The FCGS is within 200 miles of 15 national parks, some of which, like Grand Canyon National Park and Bandelier National Monument, have “Class 1” (the most protected) air quality status by law. The plant generates myriad environmental problems by releasing multiple pollutants like mercury and producing 70 million tons of toxic coal ash per year that blows in the wind and contaminates nearby wells. Its stacks spew 11 million tons per year of carbon dioxide. It emits fine particulates that contribute to “regional haze” obscuring views and lodging in the lungs of nearby residents.
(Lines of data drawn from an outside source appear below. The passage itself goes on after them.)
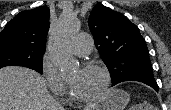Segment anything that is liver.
<instances>
[{"mask_svg":"<svg viewBox=\"0 0 171 110\" xmlns=\"http://www.w3.org/2000/svg\"><path fill=\"white\" fill-rule=\"evenodd\" d=\"M96 105L88 107L95 108ZM0 110H63L47 90L46 80L34 70L8 66L0 69Z\"/></svg>","mask_w":171,"mask_h":110,"instance_id":"liver-1","label":"liver"}]
</instances>
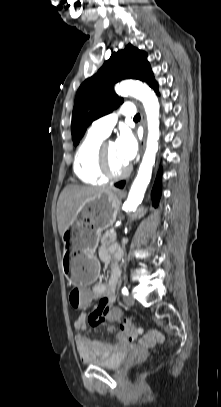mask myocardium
Returning <instances> with one entry per match:
<instances>
[{
    "mask_svg": "<svg viewBox=\"0 0 221 407\" xmlns=\"http://www.w3.org/2000/svg\"><path fill=\"white\" fill-rule=\"evenodd\" d=\"M109 142H103L99 149L98 155V166L100 173L106 178L111 180H116L127 176L131 170L130 166H126L123 170L115 172L111 169L107 153L106 147Z\"/></svg>",
    "mask_w": 221,
    "mask_h": 407,
    "instance_id": "obj_1",
    "label": "myocardium"
}]
</instances>
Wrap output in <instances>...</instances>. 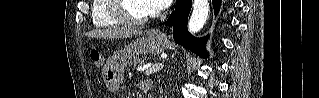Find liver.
<instances>
[{"label": "liver", "mask_w": 319, "mask_h": 98, "mask_svg": "<svg viewBox=\"0 0 319 98\" xmlns=\"http://www.w3.org/2000/svg\"><path fill=\"white\" fill-rule=\"evenodd\" d=\"M141 33H142L141 31L131 30L127 28H108V29H99L93 32H89L87 36L93 37V38L112 39V38H127V37L138 35Z\"/></svg>", "instance_id": "liver-1"}]
</instances>
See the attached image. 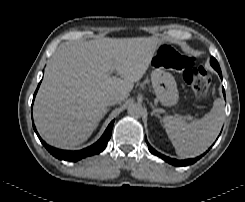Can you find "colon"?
<instances>
[{
  "mask_svg": "<svg viewBox=\"0 0 245 202\" xmlns=\"http://www.w3.org/2000/svg\"><path fill=\"white\" fill-rule=\"evenodd\" d=\"M164 59L177 71H180L183 78L190 86L194 96L202 99L208 93L211 86L209 75L201 69L194 57L182 56L179 50L171 45L164 44L161 48Z\"/></svg>",
  "mask_w": 245,
  "mask_h": 202,
  "instance_id": "obj_1",
  "label": "colon"
}]
</instances>
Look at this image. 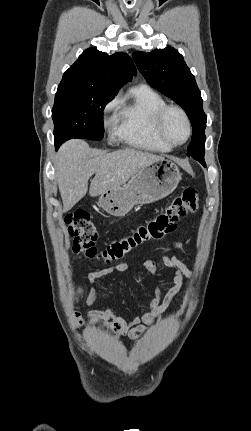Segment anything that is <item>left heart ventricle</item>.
I'll list each match as a JSON object with an SVG mask.
<instances>
[{
  "label": "left heart ventricle",
  "mask_w": 251,
  "mask_h": 431,
  "mask_svg": "<svg viewBox=\"0 0 251 431\" xmlns=\"http://www.w3.org/2000/svg\"><path fill=\"white\" fill-rule=\"evenodd\" d=\"M164 133L174 143L182 142L187 135L186 123L182 115L171 110L167 113L163 123Z\"/></svg>",
  "instance_id": "left-heart-ventricle-1"
}]
</instances>
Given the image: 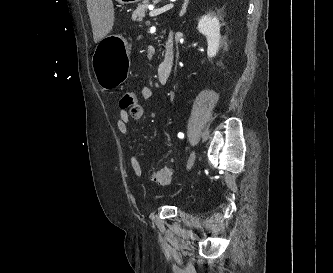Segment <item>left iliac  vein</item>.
<instances>
[{
    "instance_id": "4c4485c4",
    "label": "left iliac vein",
    "mask_w": 333,
    "mask_h": 273,
    "mask_svg": "<svg viewBox=\"0 0 333 273\" xmlns=\"http://www.w3.org/2000/svg\"><path fill=\"white\" fill-rule=\"evenodd\" d=\"M195 159H196V154L194 151H192L187 162L188 169H190L194 165Z\"/></svg>"
}]
</instances>
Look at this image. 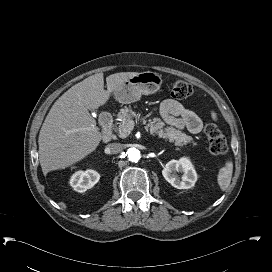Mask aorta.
Wrapping results in <instances>:
<instances>
[{
  "label": "aorta",
  "instance_id": "aorta-1",
  "mask_svg": "<svg viewBox=\"0 0 272 272\" xmlns=\"http://www.w3.org/2000/svg\"><path fill=\"white\" fill-rule=\"evenodd\" d=\"M141 157L140 151L136 148H130L127 151V158L131 162H138Z\"/></svg>",
  "mask_w": 272,
  "mask_h": 272
}]
</instances>
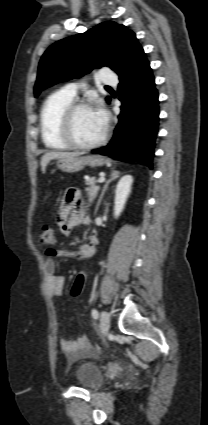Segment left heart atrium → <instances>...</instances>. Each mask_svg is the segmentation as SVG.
<instances>
[{
	"label": "left heart atrium",
	"mask_w": 208,
	"mask_h": 425,
	"mask_svg": "<svg viewBox=\"0 0 208 425\" xmlns=\"http://www.w3.org/2000/svg\"><path fill=\"white\" fill-rule=\"evenodd\" d=\"M96 112L99 115L102 123L105 125L106 124V115H105V113L102 110H97Z\"/></svg>",
	"instance_id": "obj_1"
}]
</instances>
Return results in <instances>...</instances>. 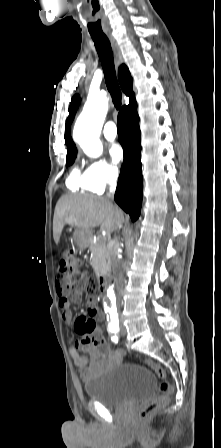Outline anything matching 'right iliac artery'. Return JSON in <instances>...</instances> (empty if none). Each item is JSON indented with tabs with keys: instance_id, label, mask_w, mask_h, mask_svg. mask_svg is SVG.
I'll list each match as a JSON object with an SVG mask.
<instances>
[{
	"instance_id": "1",
	"label": "right iliac artery",
	"mask_w": 221,
	"mask_h": 448,
	"mask_svg": "<svg viewBox=\"0 0 221 448\" xmlns=\"http://www.w3.org/2000/svg\"><path fill=\"white\" fill-rule=\"evenodd\" d=\"M108 328L111 333L119 332V320L118 317H111L108 323Z\"/></svg>"
}]
</instances>
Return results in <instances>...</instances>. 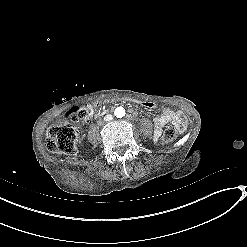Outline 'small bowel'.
<instances>
[{"instance_id": "1", "label": "small bowel", "mask_w": 247, "mask_h": 247, "mask_svg": "<svg viewBox=\"0 0 247 247\" xmlns=\"http://www.w3.org/2000/svg\"><path fill=\"white\" fill-rule=\"evenodd\" d=\"M90 117L87 120H89ZM168 124H173L182 129L184 127L183 114L169 109L163 110L162 114L154 118L155 136L159 137L162 133L163 128Z\"/></svg>"}]
</instances>
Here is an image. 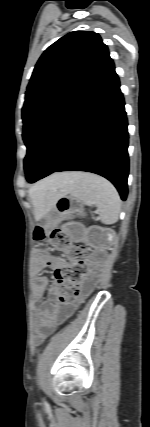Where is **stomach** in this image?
I'll return each mask as SVG.
<instances>
[{
    "label": "stomach",
    "mask_w": 150,
    "mask_h": 427,
    "mask_svg": "<svg viewBox=\"0 0 150 427\" xmlns=\"http://www.w3.org/2000/svg\"><path fill=\"white\" fill-rule=\"evenodd\" d=\"M53 207L60 215L76 214L81 211V201L72 195L62 193L54 201Z\"/></svg>",
    "instance_id": "stomach-1"
}]
</instances>
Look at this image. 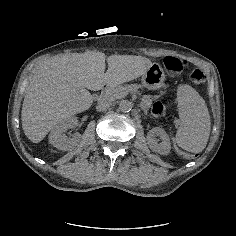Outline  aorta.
<instances>
[{
	"mask_svg": "<svg viewBox=\"0 0 236 236\" xmlns=\"http://www.w3.org/2000/svg\"><path fill=\"white\" fill-rule=\"evenodd\" d=\"M119 109L122 112H129L132 109V103L128 100H122L119 103Z\"/></svg>",
	"mask_w": 236,
	"mask_h": 236,
	"instance_id": "762f6f07",
	"label": "aorta"
}]
</instances>
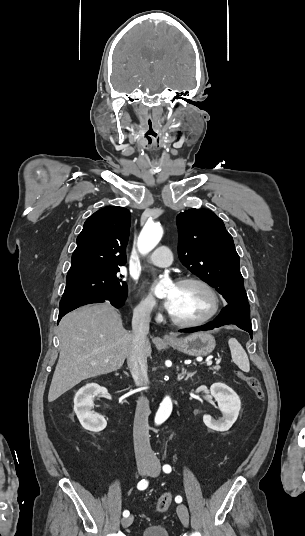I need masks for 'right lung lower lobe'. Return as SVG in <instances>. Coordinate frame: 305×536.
<instances>
[{
    "mask_svg": "<svg viewBox=\"0 0 305 536\" xmlns=\"http://www.w3.org/2000/svg\"><path fill=\"white\" fill-rule=\"evenodd\" d=\"M105 301H109L114 307L119 308L121 307L125 302L126 299H114V298H101V297H93V296H85V295H79V296H69V297H62L60 301L59 306V320L68 312L86 304L90 303H102Z\"/></svg>",
    "mask_w": 305,
    "mask_h": 536,
    "instance_id": "right-lung-lower-lobe-1",
    "label": "right lung lower lobe"
}]
</instances>
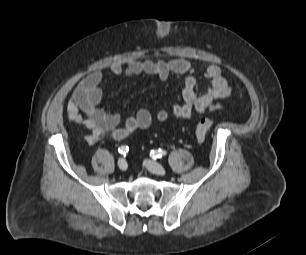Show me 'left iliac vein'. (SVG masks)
Segmentation results:
<instances>
[{"mask_svg": "<svg viewBox=\"0 0 306 255\" xmlns=\"http://www.w3.org/2000/svg\"><path fill=\"white\" fill-rule=\"evenodd\" d=\"M144 165L146 166V168H147L150 172H152V173H154V174H157V175H165V173H166L165 168H164L161 164H159V163H157V162H155V161H152V160H145V161H144Z\"/></svg>", "mask_w": 306, "mask_h": 255, "instance_id": "left-iliac-vein-1", "label": "left iliac vein"}]
</instances>
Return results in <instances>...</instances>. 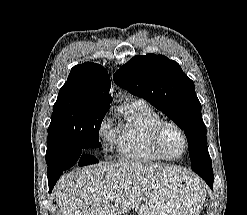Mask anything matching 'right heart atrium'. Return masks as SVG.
<instances>
[{
	"label": "right heart atrium",
	"mask_w": 247,
	"mask_h": 215,
	"mask_svg": "<svg viewBox=\"0 0 247 215\" xmlns=\"http://www.w3.org/2000/svg\"><path fill=\"white\" fill-rule=\"evenodd\" d=\"M98 132L101 137L109 140L113 134L112 119L109 116H104L98 126Z\"/></svg>",
	"instance_id": "d8ad5b80"
}]
</instances>
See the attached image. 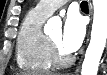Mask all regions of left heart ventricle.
Instances as JSON below:
<instances>
[{"label":"left heart ventricle","instance_id":"1","mask_svg":"<svg viewBox=\"0 0 107 75\" xmlns=\"http://www.w3.org/2000/svg\"><path fill=\"white\" fill-rule=\"evenodd\" d=\"M61 37H62V34L61 32H56V33H53L52 35H50V38L56 43L58 44L61 48ZM63 50V49H62ZM64 51V50H63Z\"/></svg>","mask_w":107,"mask_h":75}]
</instances>
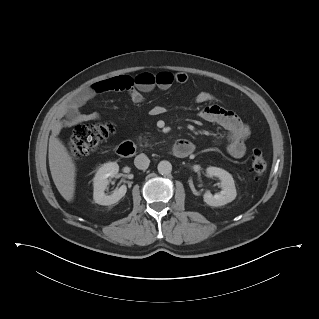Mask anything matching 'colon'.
Segmentation results:
<instances>
[{
	"label": "colon",
	"mask_w": 319,
	"mask_h": 319,
	"mask_svg": "<svg viewBox=\"0 0 319 319\" xmlns=\"http://www.w3.org/2000/svg\"><path fill=\"white\" fill-rule=\"evenodd\" d=\"M157 74L142 73L123 84V89L133 86L150 87L156 84ZM115 132L111 122L79 125L74 129L68 142V150L75 158H81L94 152L99 145ZM267 157L261 151H254L251 156V171L256 179H261L267 169Z\"/></svg>",
	"instance_id": "1"
}]
</instances>
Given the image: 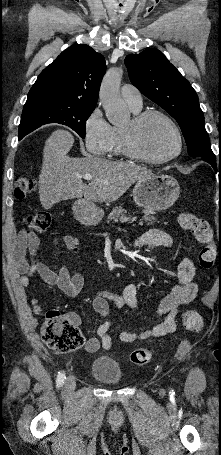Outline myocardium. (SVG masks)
<instances>
[{"label": "myocardium", "mask_w": 221, "mask_h": 455, "mask_svg": "<svg viewBox=\"0 0 221 455\" xmlns=\"http://www.w3.org/2000/svg\"><path fill=\"white\" fill-rule=\"evenodd\" d=\"M160 117L165 120L173 129L177 138V150L172 155L165 158H154L142 151L137 144V136L141 127L151 118ZM122 147L127 156L151 164H164L179 157L183 151V137L176 122L166 113L148 109L139 112L131 119L129 126L122 128Z\"/></svg>", "instance_id": "1"}]
</instances>
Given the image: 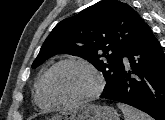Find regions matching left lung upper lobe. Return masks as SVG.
Instances as JSON below:
<instances>
[{
    "instance_id": "1",
    "label": "left lung upper lobe",
    "mask_w": 165,
    "mask_h": 120,
    "mask_svg": "<svg viewBox=\"0 0 165 120\" xmlns=\"http://www.w3.org/2000/svg\"><path fill=\"white\" fill-rule=\"evenodd\" d=\"M147 24L128 4L100 1L59 22L32 64L35 68L57 54L82 57L103 73L105 94L119 85L123 56Z\"/></svg>"
}]
</instances>
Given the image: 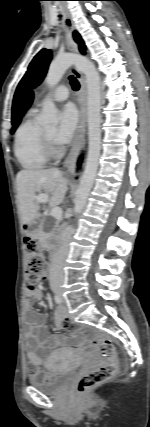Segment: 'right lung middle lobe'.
I'll list each match as a JSON object with an SVG mask.
<instances>
[{
    "label": "right lung middle lobe",
    "instance_id": "obj_1",
    "mask_svg": "<svg viewBox=\"0 0 150 427\" xmlns=\"http://www.w3.org/2000/svg\"><path fill=\"white\" fill-rule=\"evenodd\" d=\"M16 127H17V125H15V126L13 127V129H12L11 133H13V132H14V130L16 129Z\"/></svg>",
    "mask_w": 150,
    "mask_h": 427
}]
</instances>
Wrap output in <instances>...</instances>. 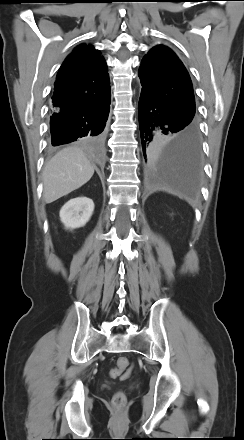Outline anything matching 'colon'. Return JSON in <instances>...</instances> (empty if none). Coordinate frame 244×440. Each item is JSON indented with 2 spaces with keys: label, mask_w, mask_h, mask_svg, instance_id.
<instances>
[{
  "label": "colon",
  "mask_w": 244,
  "mask_h": 440,
  "mask_svg": "<svg viewBox=\"0 0 244 440\" xmlns=\"http://www.w3.org/2000/svg\"><path fill=\"white\" fill-rule=\"evenodd\" d=\"M129 372V360L126 357H120L117 360V366L111 370V375L113 377L120 376ZM112 403L115 407H122L126 403V396L122 391H117L112 399Z\"/></svg>",
  "instance_id": "5ec220e1"
}]
</instances>
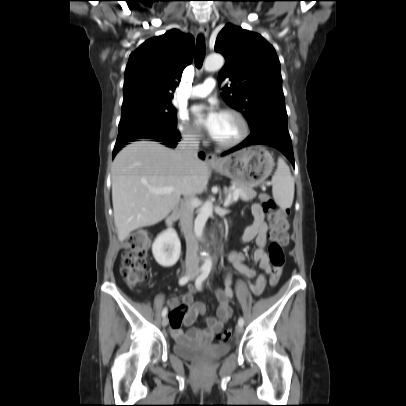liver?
<instances>
[{"label": "liver", "mask_w": 406, "mask_h": 406, "mask_svg": "<svg viewBox=\"0 0 406 406\" xmlns=\"http://www.w3.org/2000/svg\"><path fill=\"white\" fill-rule=\"evenodd\" d=\"M111 173L114 222L118 239L123 242L132 231L166 218L181 194H201L207 188L209 167L199 159L190 164L177 150L142 140L117 154ZM164 187L175 191L151 192Z\"/></svg>", "instance_id": "obj_1"}]
</instances>
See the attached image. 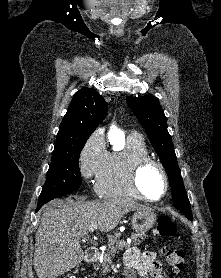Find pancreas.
<instances>
[{
	"instance_id": "1",
	"label": "pancreas",
	"mask_w": 221,
	"mask_h": 278,
	"mask_svg": "<svg viewBox=\"0 0 221 278\" xmlns=\"http://www.w3.org/2000/svg\"><path fill=\"white\" fill-rule=\"evenodd\" d=\"M118 238L119 233L108 237V249L106 253H104L101 262L104 272L107 271L109 265L112 263V258L118 253V250H122L124 247H129V244L121 245ZM131 239L134 245H138L144 239V233L132 234Z\"/></svg>"
}]
</instances>
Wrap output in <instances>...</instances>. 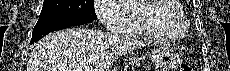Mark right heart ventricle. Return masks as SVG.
Segmentation results:
<instances>
[{
  "mask_svg": "<svg viewBox=\"0 0 230 71\" xmlns=\"http://www.w3.org/2000/svg\"><path fill=\"white\" fill-rule=\"evenodd\" d=\"M151 3L144 4L141 1L127 2L121 8L126 10L131 18V23L124 29L123 34L130 36H146L158 39H178L183 35L177 28H162L153 19L158 12H167L176 20H184L183 9L180 2L159 5L152 8Z\"/></svg>",
  "mask_w": 230,
  "mask_h": 71,
  "instance_id": "e07e8e85",
  "label": "right heart ventricle"
}]
</instances>
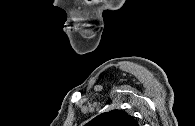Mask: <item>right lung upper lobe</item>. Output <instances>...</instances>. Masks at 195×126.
Returning <instances> with one entry per match:
<instances>
[{"label":"right lung upper lobe","mask_w":195,"mask_h":126,"mask_svg":"<svg viewBox=\"0 0 195 126\" xmlns=\"http://www.w3.org/2000/svg\"><path fill=\"white\" fill-rule=\"evenodd\" d=\"M85 126H139L137 121L122 110H112L98 115Z\"/></svg>","instance_id":"obj_1"}]
</instances>
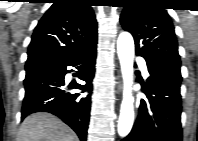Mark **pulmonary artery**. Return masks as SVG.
Segmentation results:
<instances>
[{
    "instance_id": "pulmonary-artery-1",
    "label": "pulmonary artery",
    "mask_w": 198,
    "mask_h": 141,
    "mask_svg": "<svg viewBox=\"0 0 198 141\" xmlns=\"http://www.w3.org/2000/svg\"><path fill=\"white\" fill-rule=\"evenodd\" d=\"M138 63L141 66L142 72L144 74V76L148 75L147 69H146V65H145V60L143 58H138Z\"/></svg>"
}]
</instances>
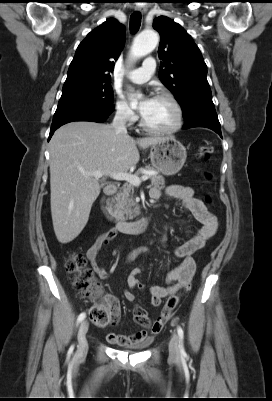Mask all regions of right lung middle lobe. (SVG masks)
Wrapping results in <instances>:
<instances>
[{
  "label": "right lung middle lobe",
  "instance_id": "right-lung-middle-lobe-1",
  "mask_svg": "<svg viewBox=\"0 0 272 401\" xmlns=\"http://www.w3.org/2000/svg\"><path fill=\"white\" fill-rule=\"evenodd\" d=\"M110 84L105 81L63 90L53 121L84 112L110 115L114 108Z\"/></svg>",
  "mask_w": 272,
  "mask_h": 401
}]
</instances>
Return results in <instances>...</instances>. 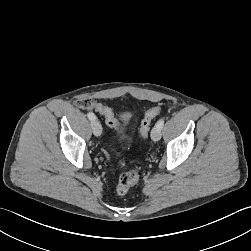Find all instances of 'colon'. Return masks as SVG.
I'll return each mask as SVG.
<instances>
[{
	"instance_id": "colon-1",
	"label": "colon",
	"mask_w": 251,
	"mask_h": 251,
	"mask_svg": "<svg viewBox=\"0 0 251 251\" xmlns=\"http://www.w3.org/2000/svg\"><path fill=\"white\" fill-rule=\"evenodd\" d=\"M162 111L161 107H154L149 109L140 125V137L142 139H146L149 135L150 128H151V122L152 120L160 114ZM96 112L97 114L101 115L104 119H106V123L108 127L115 128L118 126V116L114 113V109L111 106H107L103 103H101L99 100H96L92 106L87 109V113H93ZM139 181V172L137 168H131L127 172H124L117 183L116 191L120 195L126 194L131 187L136 185Z\"/></svg>"
}]
</instances>
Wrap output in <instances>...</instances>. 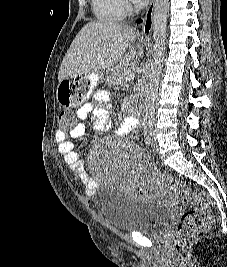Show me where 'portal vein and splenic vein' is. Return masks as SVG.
Listing matches in <instances>:
<instances>
[{"mask_svg": "<svg viewBox=\"0 0 227 267\" xmlns=\"http://www.w3.org/2000/svg\"><path fill=\"white\" fill-rule=\"evenodd\" d=\"M133 79L135 78V75H133V77H132Z\"/></svg>", "mask_w": 227, "mask_h": 267, "instance_id": "obj_1", "label": "portal vein and splenic vein"}]
</instances>
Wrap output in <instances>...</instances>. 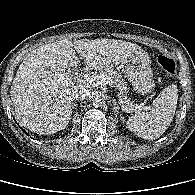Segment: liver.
Wrapping results in <instances>:
<instances>
[{"label": "liver", "instance_id": "6515ba94", "mask_svg": "<svg viewBox=\"0 0 195 195\" xmlns=\"http://www.w3.org/2000/svg\"><path fill=\"white\" fill-rule=\"evenodd\" d=\"M74 48L85 68L95 70L111 69L144 52L137 44L116 39H63L34 49L19 65L10 90L16 118L28 130L46 135L68 125L76 81L60 69L80 64Z\"/></svg>", "mask_w": 195, "mask_h": 195}]
</instances>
The plant  and two others nearby use a third of the water in the San Juan River to cool their boilers. And the Navajo Mine that feeds it has churned thousands of acres of land and is a significant source of methane in itself. The mine is the disposal pit for the plant’s coal ash.

In the United States, 268 coal fired power plants have closed since 2010, joining an international trend away from coal and toward cleaner, cheaper energy sources. Coal is the most expensive fuel for electricity generation on the market, with electricity from the FCGS costing around $79 per MWH as compared to $18 per MWH for wind power (with storage) and $35 per MWH for utility scale solar power with storage. Natural gas power plants generate power at around $63 per MWH.

Yet the FCGS shows no sign of shutting down any time soon. Instead the FCGS’s five owners spent $630 million in 2015 to add pollution controls (irrelevant to greenhouse gases) and extend its life, even though the plant experiences declining power output over time due to its age. This disconnect between national energy business trends and coal plants in the Four Corners is happening largely because state regulators in New Mexico and Arizona are enabling the plant’s owners to foist the cost of expensive, polluting power on captive ratepayers.

Southern California Edison sold a large share in the FCGS in 2011 after California voters forced utility companies in the state to divest from coal plants because of climate change. Arizona and New Mexico regulators approved the purchase and rate increases to pay for it. Then Arizona Public Service Company and Public Service Company of New Mexico (for profit corporations) who own the largest shares of the FCGS went to their state regulating commissions in 2012 and asked to charge ratepayers for the costs of pollution controls on the plant. The Arizona Corporation Commission and the New Mexico Public Regulation Commission agreed to let the companies charge their customers for pollution control retrofits to the plant. The rate increases were structured to allow the utility companies to make a profit while the customers saw their electricity rates increase. These ratepayers have no choice but to buy power from these utilities unless they generate their own power with solar panels on the roofs of their houses.

Given that Arizona and New Mexico regulators are shielding the utility owners of the FCGS from its true costs, it may require a consumer revolt, either by voting for higher state renewable energy standards or through direct consumer pressure on these utilities to force at timely closure of the FCGS. Until that happens the upper Rio Grande Valley and the rest of the Four Corners region will continue to be bathed in pollution from the FCGS.

Tom Ribe is a Santa Fe based writer and Executive Director of Caldera Action.